19. Cf. Predmore 31, 42. As in line 10, here too he found that “‘Love without dawn’ is surely dark love” (70)—that is, homosexual and hence non-procreative love. Be that as it may, the kind of love suggested by “¡Amor visible!” would likely transcend such categories.

20. Craige went further and saw here a mystical, ecstatic moment actually experienced rather than vividly anticipated (19–20).

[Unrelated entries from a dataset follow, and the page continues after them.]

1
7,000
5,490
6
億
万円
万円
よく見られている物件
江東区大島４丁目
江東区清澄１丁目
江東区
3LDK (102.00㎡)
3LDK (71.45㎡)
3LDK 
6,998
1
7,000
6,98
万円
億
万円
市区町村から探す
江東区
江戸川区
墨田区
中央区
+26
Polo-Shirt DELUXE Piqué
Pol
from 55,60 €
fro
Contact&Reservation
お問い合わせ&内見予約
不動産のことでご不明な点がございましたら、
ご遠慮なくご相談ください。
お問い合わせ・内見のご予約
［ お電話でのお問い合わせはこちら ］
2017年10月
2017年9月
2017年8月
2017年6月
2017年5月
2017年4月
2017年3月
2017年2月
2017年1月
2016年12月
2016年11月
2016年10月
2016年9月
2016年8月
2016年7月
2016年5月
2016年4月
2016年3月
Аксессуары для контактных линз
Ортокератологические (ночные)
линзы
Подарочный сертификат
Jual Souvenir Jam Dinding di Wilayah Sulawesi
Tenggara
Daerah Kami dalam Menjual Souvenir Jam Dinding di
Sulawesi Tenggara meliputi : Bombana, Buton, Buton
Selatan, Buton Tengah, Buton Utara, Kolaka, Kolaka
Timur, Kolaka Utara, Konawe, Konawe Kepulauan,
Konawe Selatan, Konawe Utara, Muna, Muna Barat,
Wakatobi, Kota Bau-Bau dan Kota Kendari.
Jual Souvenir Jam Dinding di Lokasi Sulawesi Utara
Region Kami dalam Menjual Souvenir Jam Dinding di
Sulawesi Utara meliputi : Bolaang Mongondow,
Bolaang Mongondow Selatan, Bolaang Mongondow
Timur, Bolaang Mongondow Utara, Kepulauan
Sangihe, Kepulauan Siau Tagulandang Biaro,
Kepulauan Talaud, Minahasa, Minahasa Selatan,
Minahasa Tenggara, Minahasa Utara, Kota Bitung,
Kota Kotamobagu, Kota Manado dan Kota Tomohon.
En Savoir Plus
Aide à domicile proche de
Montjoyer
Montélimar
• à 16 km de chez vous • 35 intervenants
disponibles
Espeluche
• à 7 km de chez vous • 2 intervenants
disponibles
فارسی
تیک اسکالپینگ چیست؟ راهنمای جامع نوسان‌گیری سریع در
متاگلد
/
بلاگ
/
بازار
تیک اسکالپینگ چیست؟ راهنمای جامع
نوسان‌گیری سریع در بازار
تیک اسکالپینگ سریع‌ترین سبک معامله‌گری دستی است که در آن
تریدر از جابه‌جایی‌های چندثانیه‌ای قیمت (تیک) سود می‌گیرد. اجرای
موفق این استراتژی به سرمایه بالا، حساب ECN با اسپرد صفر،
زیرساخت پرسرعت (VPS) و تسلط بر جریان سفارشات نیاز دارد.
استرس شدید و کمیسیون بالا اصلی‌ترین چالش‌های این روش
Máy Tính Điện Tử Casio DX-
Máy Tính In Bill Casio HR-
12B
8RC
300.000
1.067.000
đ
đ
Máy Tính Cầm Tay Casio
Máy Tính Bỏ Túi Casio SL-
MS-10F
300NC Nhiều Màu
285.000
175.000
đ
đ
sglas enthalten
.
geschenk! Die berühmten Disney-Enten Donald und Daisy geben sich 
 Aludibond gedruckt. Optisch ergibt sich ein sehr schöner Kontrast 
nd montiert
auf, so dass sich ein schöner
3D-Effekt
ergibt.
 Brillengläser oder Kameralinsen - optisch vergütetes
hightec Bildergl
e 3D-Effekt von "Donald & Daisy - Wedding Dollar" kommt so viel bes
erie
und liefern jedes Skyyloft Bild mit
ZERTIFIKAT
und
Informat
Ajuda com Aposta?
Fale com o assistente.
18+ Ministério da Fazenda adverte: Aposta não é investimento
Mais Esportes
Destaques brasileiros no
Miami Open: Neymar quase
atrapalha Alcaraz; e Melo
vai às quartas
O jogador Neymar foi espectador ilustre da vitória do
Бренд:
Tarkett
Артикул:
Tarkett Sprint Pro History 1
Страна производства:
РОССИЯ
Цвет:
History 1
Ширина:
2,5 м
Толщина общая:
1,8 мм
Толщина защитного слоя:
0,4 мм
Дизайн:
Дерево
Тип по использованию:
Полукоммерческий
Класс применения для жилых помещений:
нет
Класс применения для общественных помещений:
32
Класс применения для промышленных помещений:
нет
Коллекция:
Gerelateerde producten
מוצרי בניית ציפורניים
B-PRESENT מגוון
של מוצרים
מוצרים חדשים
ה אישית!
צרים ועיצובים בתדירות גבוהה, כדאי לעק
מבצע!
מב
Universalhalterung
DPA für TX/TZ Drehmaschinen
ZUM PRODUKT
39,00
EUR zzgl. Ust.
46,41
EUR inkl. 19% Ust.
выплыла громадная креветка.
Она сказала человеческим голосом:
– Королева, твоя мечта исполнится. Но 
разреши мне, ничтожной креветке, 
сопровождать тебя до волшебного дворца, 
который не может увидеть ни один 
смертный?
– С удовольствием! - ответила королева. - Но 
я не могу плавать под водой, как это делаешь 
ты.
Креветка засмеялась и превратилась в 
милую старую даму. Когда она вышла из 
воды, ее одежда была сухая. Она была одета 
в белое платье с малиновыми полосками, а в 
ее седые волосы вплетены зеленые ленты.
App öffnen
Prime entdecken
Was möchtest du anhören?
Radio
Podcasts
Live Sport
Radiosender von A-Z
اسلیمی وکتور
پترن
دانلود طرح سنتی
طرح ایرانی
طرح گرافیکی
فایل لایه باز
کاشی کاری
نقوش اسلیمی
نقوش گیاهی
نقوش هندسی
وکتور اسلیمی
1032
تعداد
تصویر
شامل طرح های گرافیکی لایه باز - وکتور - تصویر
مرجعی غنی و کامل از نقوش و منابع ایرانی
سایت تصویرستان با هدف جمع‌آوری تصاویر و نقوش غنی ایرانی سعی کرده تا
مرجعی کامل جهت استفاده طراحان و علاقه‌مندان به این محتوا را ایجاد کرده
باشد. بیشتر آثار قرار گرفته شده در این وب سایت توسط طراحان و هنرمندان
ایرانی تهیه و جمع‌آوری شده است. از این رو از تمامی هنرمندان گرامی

Nandorfy was—rightly—much more cautious: “the final outcome cannot be interpreted as the successful termination of a linear process but as a utopian desire” (96).

21. Domínguez Gil pursued this connection further (334–35).

22. For more on this topic, see García-Posada, “La vida de los muertos.”

23. On “Poema doble,” see Anderson 412–25.

24. Lines from a stanza later discarded by Lorca; see Marinello 222.

25. Throughout his book, this is one of the principal topics explored by Domínguez Gil; see especially 107–10.

26. Notice here the twin references to Edenic apples and reconnection with early childhood.

27. A notion that seems to pick up certain ideas from Unamuno's Del sentimiento trágico de la vida.

Additional information

Notes on contributors

Andrew A. Anderson

Andrew A. Anderson is Professor of Spanish at the University of Virginia. His work on García Lorca includes critical studies of the author's poetry and drama as well as editions of his poetry and correspondence. He has also published on the “Generation of ’27,” Spanish theatre of the 1920s and 1930s, Ernesto Giménez Caballero, the Spanish historical avant-garde, and Spanish narrative from Galdós to Cercas.